_What is being asked:_ In the records, find each line where "Friday" occurs, and copy it.

Document layout detection data
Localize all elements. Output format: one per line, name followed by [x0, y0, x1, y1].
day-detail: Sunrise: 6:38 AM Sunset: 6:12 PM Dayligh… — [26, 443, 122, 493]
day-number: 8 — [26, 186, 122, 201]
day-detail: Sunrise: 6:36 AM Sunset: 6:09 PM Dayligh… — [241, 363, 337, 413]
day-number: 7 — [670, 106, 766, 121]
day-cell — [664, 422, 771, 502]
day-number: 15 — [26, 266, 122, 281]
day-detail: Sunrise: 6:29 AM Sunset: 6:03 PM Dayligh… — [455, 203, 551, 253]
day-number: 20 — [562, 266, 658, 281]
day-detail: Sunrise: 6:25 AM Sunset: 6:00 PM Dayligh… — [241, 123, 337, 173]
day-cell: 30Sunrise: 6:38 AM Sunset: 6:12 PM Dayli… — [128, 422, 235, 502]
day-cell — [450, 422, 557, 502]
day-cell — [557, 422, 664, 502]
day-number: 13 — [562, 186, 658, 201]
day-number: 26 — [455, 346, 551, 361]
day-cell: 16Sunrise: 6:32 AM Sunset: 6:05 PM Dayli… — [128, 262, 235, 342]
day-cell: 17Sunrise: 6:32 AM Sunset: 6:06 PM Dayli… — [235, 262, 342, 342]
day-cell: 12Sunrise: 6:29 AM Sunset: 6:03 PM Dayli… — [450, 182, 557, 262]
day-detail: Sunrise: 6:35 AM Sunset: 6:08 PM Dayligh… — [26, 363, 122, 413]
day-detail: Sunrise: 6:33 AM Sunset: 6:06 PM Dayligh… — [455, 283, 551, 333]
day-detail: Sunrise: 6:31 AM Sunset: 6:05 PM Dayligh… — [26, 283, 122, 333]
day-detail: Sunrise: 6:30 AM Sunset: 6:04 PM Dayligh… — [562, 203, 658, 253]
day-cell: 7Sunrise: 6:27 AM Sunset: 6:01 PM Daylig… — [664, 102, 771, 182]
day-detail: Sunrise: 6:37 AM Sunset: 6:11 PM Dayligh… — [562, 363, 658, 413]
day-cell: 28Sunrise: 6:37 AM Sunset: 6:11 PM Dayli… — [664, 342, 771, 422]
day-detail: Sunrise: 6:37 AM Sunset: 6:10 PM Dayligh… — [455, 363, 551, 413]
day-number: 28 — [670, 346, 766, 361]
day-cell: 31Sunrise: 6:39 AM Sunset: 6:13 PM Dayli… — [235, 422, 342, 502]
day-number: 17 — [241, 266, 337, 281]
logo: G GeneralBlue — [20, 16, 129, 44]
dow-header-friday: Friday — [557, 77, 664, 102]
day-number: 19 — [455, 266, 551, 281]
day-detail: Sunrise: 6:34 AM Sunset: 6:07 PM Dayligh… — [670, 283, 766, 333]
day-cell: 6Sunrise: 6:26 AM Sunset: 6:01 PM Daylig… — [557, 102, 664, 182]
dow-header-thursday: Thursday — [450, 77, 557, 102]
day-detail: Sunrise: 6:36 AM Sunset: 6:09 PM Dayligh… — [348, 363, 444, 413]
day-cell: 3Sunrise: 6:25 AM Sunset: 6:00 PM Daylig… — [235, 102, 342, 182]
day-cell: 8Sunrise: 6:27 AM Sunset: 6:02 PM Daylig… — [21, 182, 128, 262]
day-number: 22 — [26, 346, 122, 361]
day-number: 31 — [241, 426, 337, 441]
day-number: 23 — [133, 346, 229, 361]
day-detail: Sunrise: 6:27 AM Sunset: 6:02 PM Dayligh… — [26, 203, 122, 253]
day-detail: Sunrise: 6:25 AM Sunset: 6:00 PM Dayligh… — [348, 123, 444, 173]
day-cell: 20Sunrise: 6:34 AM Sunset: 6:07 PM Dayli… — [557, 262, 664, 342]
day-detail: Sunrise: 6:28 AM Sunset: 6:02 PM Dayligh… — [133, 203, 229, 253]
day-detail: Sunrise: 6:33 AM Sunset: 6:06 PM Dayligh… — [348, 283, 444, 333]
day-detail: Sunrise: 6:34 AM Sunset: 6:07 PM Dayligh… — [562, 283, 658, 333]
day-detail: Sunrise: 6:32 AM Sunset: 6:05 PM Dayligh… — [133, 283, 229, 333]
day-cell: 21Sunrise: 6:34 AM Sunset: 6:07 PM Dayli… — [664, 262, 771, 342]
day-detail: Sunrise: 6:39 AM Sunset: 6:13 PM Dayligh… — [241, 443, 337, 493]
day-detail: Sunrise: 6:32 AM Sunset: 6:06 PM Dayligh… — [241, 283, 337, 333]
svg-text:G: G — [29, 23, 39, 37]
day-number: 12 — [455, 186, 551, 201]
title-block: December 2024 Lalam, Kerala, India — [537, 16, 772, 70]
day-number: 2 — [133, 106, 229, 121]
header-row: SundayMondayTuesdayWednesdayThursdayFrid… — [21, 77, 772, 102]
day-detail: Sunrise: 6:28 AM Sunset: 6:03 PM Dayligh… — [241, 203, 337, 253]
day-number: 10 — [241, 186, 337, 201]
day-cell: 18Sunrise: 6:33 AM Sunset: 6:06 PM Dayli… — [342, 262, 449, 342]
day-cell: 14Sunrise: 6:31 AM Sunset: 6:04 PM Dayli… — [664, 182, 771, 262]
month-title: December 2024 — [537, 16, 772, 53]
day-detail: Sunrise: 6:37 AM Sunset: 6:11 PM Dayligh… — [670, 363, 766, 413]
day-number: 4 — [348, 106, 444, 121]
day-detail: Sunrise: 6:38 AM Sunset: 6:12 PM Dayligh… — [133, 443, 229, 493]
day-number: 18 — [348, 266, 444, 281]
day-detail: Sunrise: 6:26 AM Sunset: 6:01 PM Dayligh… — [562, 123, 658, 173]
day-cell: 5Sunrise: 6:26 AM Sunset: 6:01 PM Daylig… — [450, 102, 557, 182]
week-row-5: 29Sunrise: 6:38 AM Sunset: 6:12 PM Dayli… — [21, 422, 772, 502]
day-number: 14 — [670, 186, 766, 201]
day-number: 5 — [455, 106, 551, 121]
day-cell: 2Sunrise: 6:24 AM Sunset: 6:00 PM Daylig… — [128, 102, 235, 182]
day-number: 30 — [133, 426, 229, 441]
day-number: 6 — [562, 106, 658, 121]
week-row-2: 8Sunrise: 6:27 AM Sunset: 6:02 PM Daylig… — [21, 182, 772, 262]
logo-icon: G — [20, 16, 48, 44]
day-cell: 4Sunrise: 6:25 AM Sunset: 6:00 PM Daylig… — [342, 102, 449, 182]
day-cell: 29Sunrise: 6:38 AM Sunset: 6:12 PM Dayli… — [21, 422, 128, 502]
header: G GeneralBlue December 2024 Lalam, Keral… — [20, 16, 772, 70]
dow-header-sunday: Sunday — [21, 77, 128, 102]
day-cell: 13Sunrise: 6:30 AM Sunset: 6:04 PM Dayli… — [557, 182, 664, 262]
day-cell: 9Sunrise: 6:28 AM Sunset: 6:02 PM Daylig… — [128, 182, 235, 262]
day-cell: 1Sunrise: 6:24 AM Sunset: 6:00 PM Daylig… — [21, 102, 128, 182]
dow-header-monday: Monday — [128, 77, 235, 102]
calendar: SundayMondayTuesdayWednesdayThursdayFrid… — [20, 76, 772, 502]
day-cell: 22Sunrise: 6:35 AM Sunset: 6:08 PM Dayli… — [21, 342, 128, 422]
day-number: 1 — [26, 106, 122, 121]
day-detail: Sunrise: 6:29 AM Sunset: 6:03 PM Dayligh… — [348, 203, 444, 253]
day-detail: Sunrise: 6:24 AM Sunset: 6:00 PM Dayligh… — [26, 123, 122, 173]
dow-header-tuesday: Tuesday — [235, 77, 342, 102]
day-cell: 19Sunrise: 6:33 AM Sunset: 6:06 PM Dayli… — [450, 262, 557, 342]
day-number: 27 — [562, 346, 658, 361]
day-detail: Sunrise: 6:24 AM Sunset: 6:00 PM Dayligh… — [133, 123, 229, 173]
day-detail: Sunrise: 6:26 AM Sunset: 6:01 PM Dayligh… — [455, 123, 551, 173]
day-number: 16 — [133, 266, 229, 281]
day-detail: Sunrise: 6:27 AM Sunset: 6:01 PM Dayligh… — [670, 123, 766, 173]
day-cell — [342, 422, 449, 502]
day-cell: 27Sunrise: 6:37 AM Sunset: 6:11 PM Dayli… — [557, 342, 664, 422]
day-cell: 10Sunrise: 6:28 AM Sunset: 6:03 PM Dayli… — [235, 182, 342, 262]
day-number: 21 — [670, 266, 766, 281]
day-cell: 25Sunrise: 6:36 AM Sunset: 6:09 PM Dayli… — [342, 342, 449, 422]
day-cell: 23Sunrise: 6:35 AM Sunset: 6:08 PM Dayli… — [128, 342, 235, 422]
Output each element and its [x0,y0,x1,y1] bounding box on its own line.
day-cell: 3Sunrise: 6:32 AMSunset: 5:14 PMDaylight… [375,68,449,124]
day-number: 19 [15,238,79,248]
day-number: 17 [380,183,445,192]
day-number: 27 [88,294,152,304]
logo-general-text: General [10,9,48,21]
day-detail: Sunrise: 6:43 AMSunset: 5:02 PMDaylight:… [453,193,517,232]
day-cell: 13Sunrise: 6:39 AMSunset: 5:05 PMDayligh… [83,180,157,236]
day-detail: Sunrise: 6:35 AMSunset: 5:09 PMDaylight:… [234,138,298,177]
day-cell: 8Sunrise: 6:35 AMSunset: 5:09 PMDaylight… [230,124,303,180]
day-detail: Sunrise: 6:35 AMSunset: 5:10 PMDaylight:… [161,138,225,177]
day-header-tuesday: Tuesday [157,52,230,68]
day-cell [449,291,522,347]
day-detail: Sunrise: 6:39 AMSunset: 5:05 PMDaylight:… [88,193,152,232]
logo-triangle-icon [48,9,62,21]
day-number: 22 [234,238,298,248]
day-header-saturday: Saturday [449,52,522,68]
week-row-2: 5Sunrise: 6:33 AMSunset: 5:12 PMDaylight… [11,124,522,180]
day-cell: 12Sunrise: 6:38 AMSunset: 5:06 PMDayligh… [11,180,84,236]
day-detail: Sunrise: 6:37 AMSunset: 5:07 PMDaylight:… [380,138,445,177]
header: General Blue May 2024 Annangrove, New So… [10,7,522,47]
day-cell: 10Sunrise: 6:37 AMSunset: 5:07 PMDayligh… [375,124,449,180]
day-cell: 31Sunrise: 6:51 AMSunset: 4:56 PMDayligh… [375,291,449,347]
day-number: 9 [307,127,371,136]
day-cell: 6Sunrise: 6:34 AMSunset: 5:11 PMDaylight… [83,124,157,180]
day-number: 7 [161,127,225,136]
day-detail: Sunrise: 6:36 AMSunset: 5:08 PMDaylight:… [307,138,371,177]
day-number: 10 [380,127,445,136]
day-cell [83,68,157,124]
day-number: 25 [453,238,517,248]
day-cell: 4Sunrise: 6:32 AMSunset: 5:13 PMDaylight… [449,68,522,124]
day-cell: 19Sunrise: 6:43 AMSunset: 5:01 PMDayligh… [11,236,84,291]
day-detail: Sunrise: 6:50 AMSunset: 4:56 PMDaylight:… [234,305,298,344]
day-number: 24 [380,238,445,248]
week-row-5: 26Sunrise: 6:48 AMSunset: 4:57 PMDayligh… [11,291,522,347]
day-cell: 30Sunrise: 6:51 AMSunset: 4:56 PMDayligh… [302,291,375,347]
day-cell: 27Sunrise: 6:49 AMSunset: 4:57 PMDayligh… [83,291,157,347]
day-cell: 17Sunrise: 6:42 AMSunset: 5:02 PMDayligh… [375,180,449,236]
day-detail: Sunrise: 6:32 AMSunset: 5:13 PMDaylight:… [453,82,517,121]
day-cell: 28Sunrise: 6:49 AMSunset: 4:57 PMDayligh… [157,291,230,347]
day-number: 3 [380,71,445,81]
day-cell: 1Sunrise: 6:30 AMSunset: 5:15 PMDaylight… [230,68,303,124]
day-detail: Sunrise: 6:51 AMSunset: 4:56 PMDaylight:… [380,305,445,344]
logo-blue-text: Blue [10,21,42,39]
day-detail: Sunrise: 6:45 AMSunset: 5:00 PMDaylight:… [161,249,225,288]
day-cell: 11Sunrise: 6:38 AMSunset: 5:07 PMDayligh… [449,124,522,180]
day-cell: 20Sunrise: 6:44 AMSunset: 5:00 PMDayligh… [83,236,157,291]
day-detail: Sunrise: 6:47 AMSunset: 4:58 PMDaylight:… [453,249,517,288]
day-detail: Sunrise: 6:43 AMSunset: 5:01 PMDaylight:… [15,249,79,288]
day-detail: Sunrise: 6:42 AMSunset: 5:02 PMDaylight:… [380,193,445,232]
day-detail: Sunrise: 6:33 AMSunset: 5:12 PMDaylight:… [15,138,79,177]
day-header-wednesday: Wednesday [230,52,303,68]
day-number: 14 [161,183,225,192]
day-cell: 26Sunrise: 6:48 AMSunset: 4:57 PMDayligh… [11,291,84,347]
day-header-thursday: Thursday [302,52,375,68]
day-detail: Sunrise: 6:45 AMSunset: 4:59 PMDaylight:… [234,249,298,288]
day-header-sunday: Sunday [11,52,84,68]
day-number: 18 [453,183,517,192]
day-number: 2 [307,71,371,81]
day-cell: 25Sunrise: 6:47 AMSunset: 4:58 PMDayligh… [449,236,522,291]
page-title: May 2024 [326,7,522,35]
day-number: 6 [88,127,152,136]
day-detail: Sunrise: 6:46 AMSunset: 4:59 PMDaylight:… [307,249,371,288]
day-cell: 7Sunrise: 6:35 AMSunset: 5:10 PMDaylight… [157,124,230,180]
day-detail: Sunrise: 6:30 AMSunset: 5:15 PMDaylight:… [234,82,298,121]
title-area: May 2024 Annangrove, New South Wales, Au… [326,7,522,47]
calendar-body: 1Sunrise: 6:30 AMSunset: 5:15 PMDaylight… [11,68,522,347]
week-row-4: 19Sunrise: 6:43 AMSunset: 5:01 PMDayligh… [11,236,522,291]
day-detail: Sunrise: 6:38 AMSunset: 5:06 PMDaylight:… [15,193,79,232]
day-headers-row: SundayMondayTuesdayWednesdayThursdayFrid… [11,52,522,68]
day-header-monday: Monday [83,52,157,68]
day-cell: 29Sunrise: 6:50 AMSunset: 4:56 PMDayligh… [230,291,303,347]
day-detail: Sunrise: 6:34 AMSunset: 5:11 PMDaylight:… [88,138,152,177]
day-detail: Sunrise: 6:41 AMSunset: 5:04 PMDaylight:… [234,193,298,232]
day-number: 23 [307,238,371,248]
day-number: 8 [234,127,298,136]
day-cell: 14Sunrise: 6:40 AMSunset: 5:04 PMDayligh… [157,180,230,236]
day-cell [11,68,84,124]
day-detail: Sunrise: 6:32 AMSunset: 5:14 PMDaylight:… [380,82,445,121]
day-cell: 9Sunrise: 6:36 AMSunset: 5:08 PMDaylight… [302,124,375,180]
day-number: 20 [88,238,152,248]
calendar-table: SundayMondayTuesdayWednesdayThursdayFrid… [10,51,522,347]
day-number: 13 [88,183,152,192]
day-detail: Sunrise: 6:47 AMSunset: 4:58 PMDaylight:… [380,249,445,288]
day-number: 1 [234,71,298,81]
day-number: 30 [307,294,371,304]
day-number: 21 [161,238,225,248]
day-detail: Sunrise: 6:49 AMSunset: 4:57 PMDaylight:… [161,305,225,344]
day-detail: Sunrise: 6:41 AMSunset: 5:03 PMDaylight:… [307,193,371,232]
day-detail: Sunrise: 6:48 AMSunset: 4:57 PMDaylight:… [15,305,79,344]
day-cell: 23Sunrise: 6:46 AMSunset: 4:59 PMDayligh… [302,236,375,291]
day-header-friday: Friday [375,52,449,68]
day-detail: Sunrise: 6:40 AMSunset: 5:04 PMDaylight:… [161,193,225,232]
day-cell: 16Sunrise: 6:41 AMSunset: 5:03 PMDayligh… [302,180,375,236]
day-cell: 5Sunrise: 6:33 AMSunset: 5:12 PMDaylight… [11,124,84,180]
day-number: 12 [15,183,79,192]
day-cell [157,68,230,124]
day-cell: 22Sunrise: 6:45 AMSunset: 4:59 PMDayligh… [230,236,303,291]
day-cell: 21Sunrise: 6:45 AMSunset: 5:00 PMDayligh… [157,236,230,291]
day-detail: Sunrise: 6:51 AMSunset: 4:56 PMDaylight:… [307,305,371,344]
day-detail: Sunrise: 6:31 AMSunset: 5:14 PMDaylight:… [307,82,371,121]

_Task response:_
dow-header-friday: Friday — [557, 77, 664, 102]
day-header-friday: Friday [375,52,449,68]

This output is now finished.